Quality professional development has the power to increase educators’ knowledge of academic content and teaching skills while changing what educators believe about student learning and how they interact with students. Professional development can transform schools into places in which everyone is deeply engaged in learning.
An Aligned Approach
By aligning standards and processes for school/educator quality and increasing access to high-quality professional learning, Vermont offers a statewide system to improve educator quality and increase student learning.

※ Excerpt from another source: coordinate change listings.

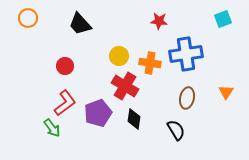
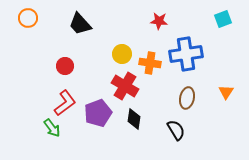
yellow circle: moved 3 px right, 2 px up
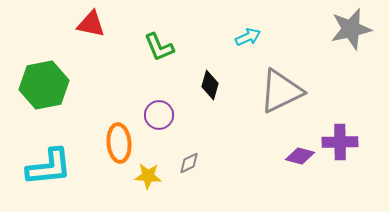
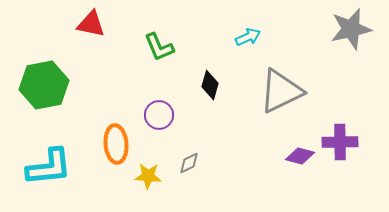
orange ellipse: moved 3 px left, 1 px down
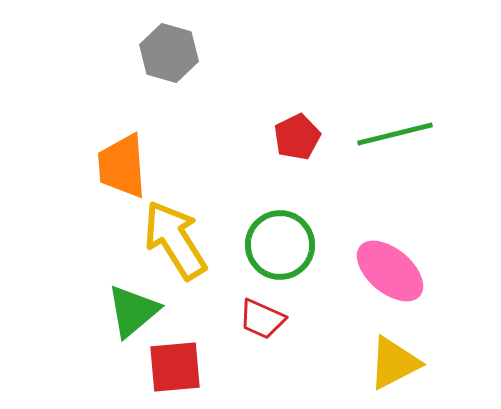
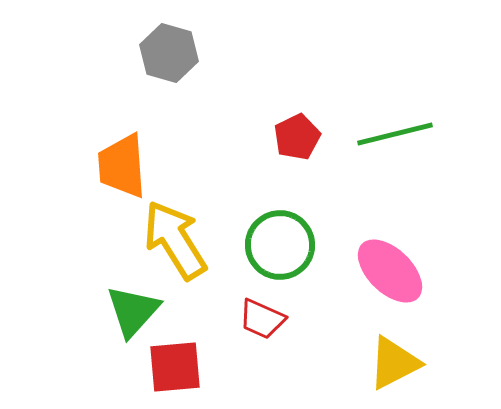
pink ellipse: rotated 4 degrees clockwise
green triangle: rotated 8 degrees counterclockwise
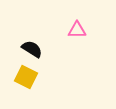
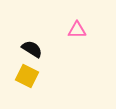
yellow square: moved 1 px right, 1 px up
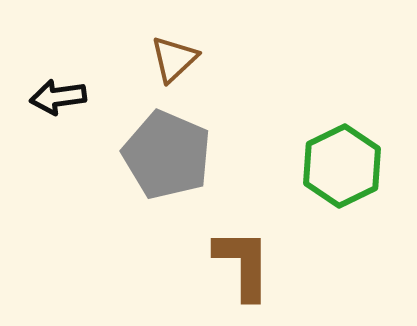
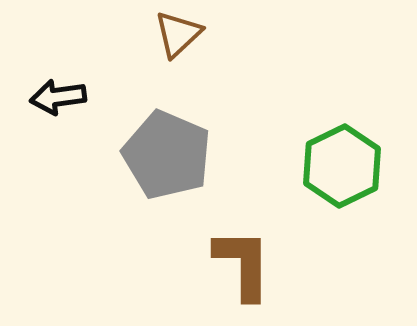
brown triangle: moved 4 px right, 25 px up
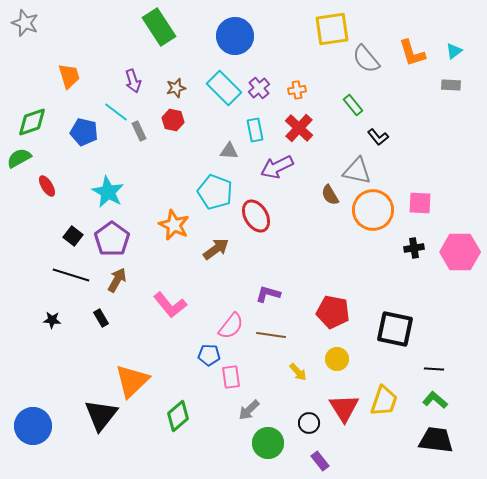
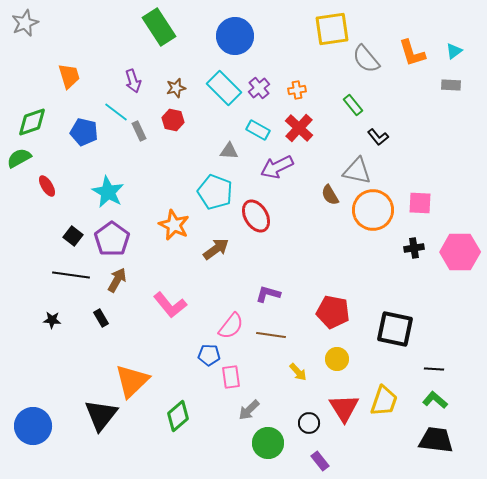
gray star at (25, 23): rotated 28 degrees clockwise
cyan rectangle at (255, 130): moved 3 px right; rotated 50 degrees counterclockwise
black line at (71, 275): rotated 9 degrees counterclockwise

- A Vision for Teaching, Leading, and Learning: Core Teaching and Leadership Standards for Vermont Educators
- Education Quality Standards (EQS) require that all students in Vermont public schools are afforded educational opportunities that are substantially equal in quality, and enable them to achieve or exceed the standards approved by the State Board of Education.
- Vermont’s Educator Licensing requires continual professional growth. Professional learning is required for renewal and/or reinstatement of Level I and Level II licenses. Professional learning needs to be aligned with both the Core Teaching or Leadership Standards for Vermont Educators and the endorsement competencies of the endorsement(s) an educator holds. Vermont educators served by a Local or Regional Standards Board should have professional learning activities pre-approved. For more information refer to the Rules Governing the Licensing of Educators and the Preparation of Educational Professionals.
Professional Learning
High-quality professional learning that spans the continuum of an educator’s career is essential to increase an educator’s knowledge, skills, attitudes, and beliefs so that they may enable all students to learn at high levels. The Professional Learning Network (VT-PLN) is a statewide system to address the need for a coordinated, cohesive, and consistent approach to professional learning across the state with an emphasis on geographic equity and comparable quality articulate in one specific scope of work.
The current contract (August 2016 onward) is focused on key aspects of the implementation of the Education Quality Standards, specifically Proficiency-Based Learning through:
- Instructional Practices
- Flexible Pathways
- Local Comprehensive Assessment Systems
Our contractor for the work is the Center for Collaborative Education, a Boston-based non-profit organization founded in 1994 with a mission of transforming schools to ensure that all students graduate college-and-career-ready, and are prepared to become compassionate, contributing global citizens in the new century. The organization has a staff with extensive experience working with educators in New England, comprised of a team of former principals, administrators, and practitioners. CCE works closely with partners to develop strategies, processes, and tools that are specific to the needs of educators based on the careful collection of data to ascertain local priorities.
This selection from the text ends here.